US-12618115-B2 - Determination of cytotoxic gene signature and associated systems and methods for response prediction and treatment

Abstract

Disclosed herein are systems, methods, and compositions for treating a subject diagnosed with, or suffering from cancer. In some embodiments, the method comprises determining whether a tumor sample from the subject includes a cytotoxic gene signature, and treating the subject based on the determination. In some embodiments, the subject has or is suspected of having a loss of heterozygosity in human leukocyte antigen (HLA) class I genes. In some embodiments, the therapy comprises one or more checkpoint inhibitors.

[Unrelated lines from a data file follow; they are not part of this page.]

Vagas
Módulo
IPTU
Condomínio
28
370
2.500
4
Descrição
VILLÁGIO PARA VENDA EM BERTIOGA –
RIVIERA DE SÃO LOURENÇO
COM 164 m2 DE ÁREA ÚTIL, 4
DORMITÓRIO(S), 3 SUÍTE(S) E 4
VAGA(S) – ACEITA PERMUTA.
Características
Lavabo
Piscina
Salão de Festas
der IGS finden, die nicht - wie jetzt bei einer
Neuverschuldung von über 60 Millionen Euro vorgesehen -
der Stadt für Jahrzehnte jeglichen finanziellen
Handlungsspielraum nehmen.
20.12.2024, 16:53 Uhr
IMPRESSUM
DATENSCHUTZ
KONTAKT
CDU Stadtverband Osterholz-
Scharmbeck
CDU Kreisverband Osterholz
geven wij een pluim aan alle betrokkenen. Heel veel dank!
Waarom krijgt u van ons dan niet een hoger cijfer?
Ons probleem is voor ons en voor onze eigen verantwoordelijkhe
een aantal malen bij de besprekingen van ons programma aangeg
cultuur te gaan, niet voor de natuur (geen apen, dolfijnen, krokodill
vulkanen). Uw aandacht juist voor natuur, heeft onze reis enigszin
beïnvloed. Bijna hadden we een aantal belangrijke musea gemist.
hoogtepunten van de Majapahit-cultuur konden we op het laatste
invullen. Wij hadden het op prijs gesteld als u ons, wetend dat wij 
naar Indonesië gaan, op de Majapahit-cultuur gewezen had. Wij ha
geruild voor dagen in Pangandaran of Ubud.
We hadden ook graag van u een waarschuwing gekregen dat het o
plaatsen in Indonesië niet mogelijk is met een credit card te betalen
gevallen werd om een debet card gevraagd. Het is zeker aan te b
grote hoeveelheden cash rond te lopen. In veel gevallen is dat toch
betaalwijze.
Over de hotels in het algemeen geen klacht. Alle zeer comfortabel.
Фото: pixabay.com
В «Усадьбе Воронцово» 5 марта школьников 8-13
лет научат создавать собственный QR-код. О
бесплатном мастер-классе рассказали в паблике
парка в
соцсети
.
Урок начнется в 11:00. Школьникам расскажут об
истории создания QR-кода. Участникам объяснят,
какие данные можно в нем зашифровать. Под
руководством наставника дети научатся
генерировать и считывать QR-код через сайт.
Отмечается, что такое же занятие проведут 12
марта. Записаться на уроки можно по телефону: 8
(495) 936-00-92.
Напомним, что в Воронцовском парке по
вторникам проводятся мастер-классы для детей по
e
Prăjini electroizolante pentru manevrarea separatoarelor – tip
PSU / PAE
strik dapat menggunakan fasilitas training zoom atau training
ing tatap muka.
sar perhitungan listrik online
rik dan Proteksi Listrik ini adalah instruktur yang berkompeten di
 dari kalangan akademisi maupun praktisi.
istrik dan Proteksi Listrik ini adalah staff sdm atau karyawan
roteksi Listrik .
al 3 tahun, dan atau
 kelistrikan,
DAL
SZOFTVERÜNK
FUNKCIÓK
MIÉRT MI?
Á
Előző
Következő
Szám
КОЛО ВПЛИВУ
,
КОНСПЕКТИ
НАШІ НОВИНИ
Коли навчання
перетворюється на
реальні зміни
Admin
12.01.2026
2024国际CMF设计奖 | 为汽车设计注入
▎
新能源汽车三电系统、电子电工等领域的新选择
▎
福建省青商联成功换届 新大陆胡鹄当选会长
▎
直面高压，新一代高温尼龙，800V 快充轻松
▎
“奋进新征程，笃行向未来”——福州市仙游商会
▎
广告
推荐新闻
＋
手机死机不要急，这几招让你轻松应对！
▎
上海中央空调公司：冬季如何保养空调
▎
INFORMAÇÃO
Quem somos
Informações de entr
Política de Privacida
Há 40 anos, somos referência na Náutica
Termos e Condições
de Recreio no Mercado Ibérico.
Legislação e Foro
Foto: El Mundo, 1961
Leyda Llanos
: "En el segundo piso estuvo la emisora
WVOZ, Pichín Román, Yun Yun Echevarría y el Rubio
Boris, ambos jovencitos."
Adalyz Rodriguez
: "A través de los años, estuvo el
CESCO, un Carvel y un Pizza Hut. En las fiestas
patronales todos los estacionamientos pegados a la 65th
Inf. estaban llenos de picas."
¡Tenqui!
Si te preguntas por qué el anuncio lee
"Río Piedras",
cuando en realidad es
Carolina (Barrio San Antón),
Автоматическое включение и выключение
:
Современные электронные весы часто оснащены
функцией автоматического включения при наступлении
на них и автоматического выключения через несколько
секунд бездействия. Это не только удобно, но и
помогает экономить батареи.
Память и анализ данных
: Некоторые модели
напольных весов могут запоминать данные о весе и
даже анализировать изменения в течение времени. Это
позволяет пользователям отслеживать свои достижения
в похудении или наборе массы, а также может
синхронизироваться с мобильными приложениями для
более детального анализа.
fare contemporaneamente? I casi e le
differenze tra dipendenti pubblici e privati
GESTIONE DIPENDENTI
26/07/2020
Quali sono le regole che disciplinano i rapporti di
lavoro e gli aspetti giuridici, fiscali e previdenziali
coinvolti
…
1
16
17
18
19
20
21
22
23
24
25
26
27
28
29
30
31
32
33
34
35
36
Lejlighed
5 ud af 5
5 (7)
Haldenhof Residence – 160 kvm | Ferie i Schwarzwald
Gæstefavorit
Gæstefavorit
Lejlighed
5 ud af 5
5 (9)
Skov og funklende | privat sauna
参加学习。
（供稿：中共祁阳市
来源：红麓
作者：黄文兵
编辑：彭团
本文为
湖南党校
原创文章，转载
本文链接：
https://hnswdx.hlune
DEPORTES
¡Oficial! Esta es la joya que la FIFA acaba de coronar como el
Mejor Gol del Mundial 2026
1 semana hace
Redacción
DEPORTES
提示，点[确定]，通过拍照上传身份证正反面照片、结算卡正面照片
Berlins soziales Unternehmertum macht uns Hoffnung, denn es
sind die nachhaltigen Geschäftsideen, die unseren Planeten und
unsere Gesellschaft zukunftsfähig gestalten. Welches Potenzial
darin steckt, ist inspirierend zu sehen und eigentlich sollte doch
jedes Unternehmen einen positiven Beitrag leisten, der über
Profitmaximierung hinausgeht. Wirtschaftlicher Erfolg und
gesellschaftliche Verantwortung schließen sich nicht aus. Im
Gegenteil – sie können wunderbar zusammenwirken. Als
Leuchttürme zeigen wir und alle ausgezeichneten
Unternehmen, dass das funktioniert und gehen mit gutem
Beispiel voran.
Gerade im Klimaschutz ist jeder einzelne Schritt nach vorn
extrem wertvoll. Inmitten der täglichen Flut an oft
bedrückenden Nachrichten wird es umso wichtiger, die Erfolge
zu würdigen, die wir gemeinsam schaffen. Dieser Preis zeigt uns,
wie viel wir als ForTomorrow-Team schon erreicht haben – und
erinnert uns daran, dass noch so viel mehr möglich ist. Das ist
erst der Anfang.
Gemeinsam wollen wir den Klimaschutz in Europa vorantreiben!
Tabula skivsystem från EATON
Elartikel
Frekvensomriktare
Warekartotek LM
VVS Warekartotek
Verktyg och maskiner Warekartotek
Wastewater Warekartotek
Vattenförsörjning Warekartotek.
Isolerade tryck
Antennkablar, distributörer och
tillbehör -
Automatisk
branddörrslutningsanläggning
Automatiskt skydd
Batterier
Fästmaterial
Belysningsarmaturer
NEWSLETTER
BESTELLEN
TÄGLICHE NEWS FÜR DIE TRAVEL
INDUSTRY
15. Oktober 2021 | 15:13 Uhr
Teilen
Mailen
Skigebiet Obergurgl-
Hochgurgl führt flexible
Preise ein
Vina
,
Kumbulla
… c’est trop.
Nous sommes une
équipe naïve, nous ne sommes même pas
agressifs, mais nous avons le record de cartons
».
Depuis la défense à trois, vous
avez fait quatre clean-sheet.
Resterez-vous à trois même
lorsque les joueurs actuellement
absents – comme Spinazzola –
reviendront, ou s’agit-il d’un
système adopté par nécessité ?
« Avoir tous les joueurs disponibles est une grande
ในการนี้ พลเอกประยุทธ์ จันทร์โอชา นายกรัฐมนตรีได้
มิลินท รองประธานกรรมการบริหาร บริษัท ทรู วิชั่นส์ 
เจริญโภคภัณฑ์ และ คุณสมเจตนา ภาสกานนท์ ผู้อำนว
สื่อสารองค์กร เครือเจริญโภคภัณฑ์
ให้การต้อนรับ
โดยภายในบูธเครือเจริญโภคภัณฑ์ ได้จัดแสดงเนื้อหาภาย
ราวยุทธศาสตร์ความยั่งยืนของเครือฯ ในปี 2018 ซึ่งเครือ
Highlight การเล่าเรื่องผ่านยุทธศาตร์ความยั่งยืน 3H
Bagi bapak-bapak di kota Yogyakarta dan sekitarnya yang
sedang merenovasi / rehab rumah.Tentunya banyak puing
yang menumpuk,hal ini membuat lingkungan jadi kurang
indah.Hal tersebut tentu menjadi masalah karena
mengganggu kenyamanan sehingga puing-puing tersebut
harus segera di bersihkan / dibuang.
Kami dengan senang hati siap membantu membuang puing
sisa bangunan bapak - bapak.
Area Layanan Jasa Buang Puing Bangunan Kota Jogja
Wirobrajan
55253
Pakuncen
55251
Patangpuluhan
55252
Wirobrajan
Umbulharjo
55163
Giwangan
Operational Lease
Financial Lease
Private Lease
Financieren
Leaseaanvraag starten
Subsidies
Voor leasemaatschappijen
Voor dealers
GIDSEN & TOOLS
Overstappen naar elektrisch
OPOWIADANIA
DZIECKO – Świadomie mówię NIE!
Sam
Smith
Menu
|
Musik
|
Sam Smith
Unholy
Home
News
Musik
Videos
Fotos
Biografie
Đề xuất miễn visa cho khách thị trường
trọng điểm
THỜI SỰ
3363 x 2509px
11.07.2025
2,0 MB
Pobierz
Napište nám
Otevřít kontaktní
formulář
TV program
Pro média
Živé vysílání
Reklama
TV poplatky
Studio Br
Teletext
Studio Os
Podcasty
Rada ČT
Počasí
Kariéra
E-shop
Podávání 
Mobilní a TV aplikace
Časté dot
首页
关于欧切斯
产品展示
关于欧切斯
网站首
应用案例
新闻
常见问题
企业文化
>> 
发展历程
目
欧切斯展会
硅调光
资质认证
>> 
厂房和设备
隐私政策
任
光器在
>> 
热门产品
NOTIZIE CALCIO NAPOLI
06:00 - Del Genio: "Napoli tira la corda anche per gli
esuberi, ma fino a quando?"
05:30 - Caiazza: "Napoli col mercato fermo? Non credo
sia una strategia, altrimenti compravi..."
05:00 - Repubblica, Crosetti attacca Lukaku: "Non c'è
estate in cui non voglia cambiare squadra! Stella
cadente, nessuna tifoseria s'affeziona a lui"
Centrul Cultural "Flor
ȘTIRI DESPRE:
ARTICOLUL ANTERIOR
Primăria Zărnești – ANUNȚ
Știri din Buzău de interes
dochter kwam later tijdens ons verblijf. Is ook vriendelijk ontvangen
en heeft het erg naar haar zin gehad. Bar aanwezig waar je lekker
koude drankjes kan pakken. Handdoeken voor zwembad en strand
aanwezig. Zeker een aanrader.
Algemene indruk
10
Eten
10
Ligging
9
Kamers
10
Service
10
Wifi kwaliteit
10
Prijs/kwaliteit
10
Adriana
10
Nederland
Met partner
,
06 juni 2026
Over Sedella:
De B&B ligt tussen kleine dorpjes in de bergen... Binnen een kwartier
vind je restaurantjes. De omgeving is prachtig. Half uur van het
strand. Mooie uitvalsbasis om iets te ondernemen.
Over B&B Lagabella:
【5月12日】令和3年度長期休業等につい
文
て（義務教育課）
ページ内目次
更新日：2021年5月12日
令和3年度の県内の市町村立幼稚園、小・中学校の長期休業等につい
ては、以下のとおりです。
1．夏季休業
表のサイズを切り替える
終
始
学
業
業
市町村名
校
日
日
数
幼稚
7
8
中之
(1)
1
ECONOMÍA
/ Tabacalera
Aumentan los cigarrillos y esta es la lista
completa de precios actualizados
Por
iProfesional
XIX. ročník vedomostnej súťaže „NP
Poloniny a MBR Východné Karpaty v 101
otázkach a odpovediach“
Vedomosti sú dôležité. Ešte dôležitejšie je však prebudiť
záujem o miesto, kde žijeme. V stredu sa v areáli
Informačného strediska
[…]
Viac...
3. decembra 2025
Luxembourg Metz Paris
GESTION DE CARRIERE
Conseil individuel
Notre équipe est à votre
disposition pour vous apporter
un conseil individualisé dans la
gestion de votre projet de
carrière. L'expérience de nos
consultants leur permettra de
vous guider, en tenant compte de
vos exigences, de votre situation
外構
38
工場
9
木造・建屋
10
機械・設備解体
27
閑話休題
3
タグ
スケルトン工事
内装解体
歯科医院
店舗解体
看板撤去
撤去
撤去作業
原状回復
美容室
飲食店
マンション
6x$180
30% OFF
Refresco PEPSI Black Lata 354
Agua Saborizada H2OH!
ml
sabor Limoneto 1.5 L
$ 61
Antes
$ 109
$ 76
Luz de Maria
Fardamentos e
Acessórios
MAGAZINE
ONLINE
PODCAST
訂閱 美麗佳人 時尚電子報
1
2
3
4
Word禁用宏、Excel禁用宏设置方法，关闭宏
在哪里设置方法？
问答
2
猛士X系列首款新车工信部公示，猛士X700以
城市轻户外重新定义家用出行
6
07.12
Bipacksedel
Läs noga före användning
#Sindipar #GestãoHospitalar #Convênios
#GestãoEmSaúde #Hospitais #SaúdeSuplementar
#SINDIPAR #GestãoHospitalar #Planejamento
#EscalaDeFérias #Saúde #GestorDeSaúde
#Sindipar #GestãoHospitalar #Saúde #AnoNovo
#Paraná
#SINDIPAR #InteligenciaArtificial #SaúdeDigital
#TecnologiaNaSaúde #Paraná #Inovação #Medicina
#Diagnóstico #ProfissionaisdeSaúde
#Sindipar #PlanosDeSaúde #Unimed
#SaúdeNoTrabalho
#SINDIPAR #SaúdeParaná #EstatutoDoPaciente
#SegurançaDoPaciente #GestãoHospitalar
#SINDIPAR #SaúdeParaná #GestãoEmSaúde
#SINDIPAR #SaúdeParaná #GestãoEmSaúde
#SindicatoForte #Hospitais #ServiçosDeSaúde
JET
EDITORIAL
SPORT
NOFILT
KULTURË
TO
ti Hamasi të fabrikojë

In some embodiments, the cancer is colorectal, uterine, stomach, lung, skin, head or neck, or non-small cell lung carcinoma.

Inventors

• Denise Lau
• Aly A. Khan
• Yinjie Gao
• Michelle Marie Stein
• Ameen Salahudeen
• Timothy Rand
• Sonal Khare

Assignees

• TEMPUS AI, INC.

Dates

Publication Date

20260505

Application Date

20211119

Claims (14)

1. 1 . A method comprising: (A) performing RNA sequencing on a sample of a cancer from a subject to provide RNA sequence data; at a computer system having one or more processors, and memory storing one or more programs for execution by the one or more processors: (B) processing the RNA sequence data to provide expression level data for at least 10 signature genes selected from the group consisting of CCL5, GZMA, NKG7, CCL4, GZMH, CST7, GZMB, GZMK, GNLY, PRF1, CCL4L2, CD52, IL32, CD74, CRIP1, CCL3, ITM2C, S100A10, TUBA4A, FGFBP2, S100A4, EOMES, HOPX, DUSP4, PLEK, S100A11, LGALS1, CTSC, ZNF683, SRRT, CLEC2B, LDHA, ENC1, OASL, ZEB2, HSPE1, GIMAP4, PTMS, GIMAP7, TNFSF9, ISG20, CCL3L1, PKM, CXCR3, SLA, XCL2, RNF213, SLAMF7, FABP5, FCRL6, ITM2A, SYTL3, TXNIP, TYROBP, RPS27L, H2AFZ, ITGA1, XCL1, RGCC, CACYBP, LYST, GGA2, ID2, PTPN7, MT2A, TGFB1, HAVCR2, ISG15, GBP5, KRT86, MAP3K8, SYNE1, SLC7A5, ARHGAP30, HSPH1, CORO1B, KIAA1551, PARP8, THEMIS, MYOIF, FKBP4, CTSW, IFNG, LAG3, ABI3, KLRD1, SIPR5, RGS1, LGALS3, KLRG1, TRAT1, SAMSN1, CRTAM, DUSP2, CXCR6, DNAJA1, PDCD1, TBX21, FASLG, and CD70, wherein the at least 10 signature genes comprises CCL5, granzyme A, NKG7, CCL4, granzyme B, granzyme H, granulysin, CCL4L2, and perforin 1; (C) inputting the expression levels of the at least 10 signature genes to one or more models that are collectively trained to identify subjects as not likely to experience a progression event while being treated with an immune checkpoint inhibitor (ICI) therapy; and (D) identifying the subject as not likely to experience a progression event while being treated with the ICI therapy; and (E) administering the ICI therapy to the subject identified as not likely to experience a progression event while being treated with the ICI therapy.
2. 2 . The method of claim 1 , wherein the one or more models are collectively trained to provide a cytotoxic (CT) score.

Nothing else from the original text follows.